'What's the matter?'

It interested Mr Pickering that The Man retained his English accent even when talking privately with his associates. For practice, no doubt.

'Come and get a banana,' said the girl. And they went off together in the direction of the house, leaving Mr Pickering bewildered. Why a banana? Was it a slang term of the underworld for a pistol? It must be that.

But he had no time for speculation. Now was his chance, the only chance he would ever get of looking into that outhouse and finding out its mysterious contents. He had seen the girl unlock the door. A few steps would take him there. All it needed was nerve. With a strong effort Mr Pickering succeeded in obtaining the nerve. He burst from his bush and trotted to the outhouse door, opened it, and looked in. And at that moment something touched his leg.

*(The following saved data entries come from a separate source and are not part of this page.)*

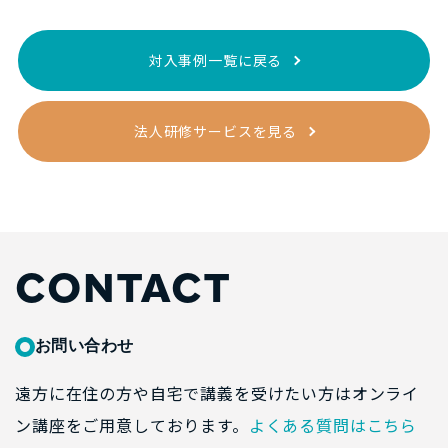
対入事例一覧に戻る
法人研修サービスを見る
CONTACT
お問い合わせ
遠方に在住の方や自宅で講義を受けたい方はオンライ
ン講座をご用意しております。
よくある質問はこちら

At the right time and in the right frame of mind man is capable of stoic endurances that excite wonder and admiration. Mr Pickering was no weakling. He had once upset his automobile in a ditch, and had waited for twenty minutes until help came to relieve a broken arm, and he had done it without a murmur. But on the present occasion there was a difference. His mind was not adjusted for the occurrence. There are times when it is unseasonable to touch a man on the leg. This was a moment when it was unseasonable in the case of Mr Pickering. He bounded silently into the air, his whole being rent asunder as by a cataclysm.

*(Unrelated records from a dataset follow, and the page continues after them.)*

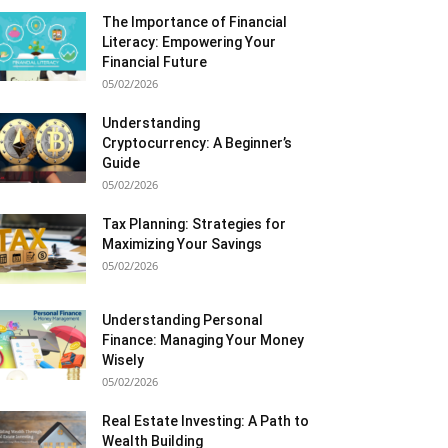
The Importance of Financial
Literacy: Empowering Your
Financial Future
05/02/2026
Understanding
Cryptocurrency: A Beginner’s
Guide
05/02/2026
Tax Planning: Strategies for
Maximizing Your Savings
05/02/2026
Understanding Personal
Finance: Managing Your Money
Wisely
05/02/2026
Real Estate Investing: A Path to
Wealth Building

He had been holding his revolver in his hand as a protection against nameless terrors, and as he leaped he pulled the trigger. Then with the automatic instinct for self-preservation, he sprang back into the bushes, and began to push his way through them until he had reached a safe distance from the danger zone.

James, the cat, meanwhile, hurt at the manner in which his friendly move had been received, had taken refuge on the outhouse roof. He mewed complainingly, a puzzled note in his voice. Mr Pickering's behaviour had been one of those things that no fellow can understand. The whole thing seemed inexplicable to James.

18

Lord Dawlish stood in the doorway of the outhouse, holding the body of Eustace gingerly by the tail. It was a solemn moment. There was no room for doubt as to the completeness of the extinction of Lady Wetherby's pet.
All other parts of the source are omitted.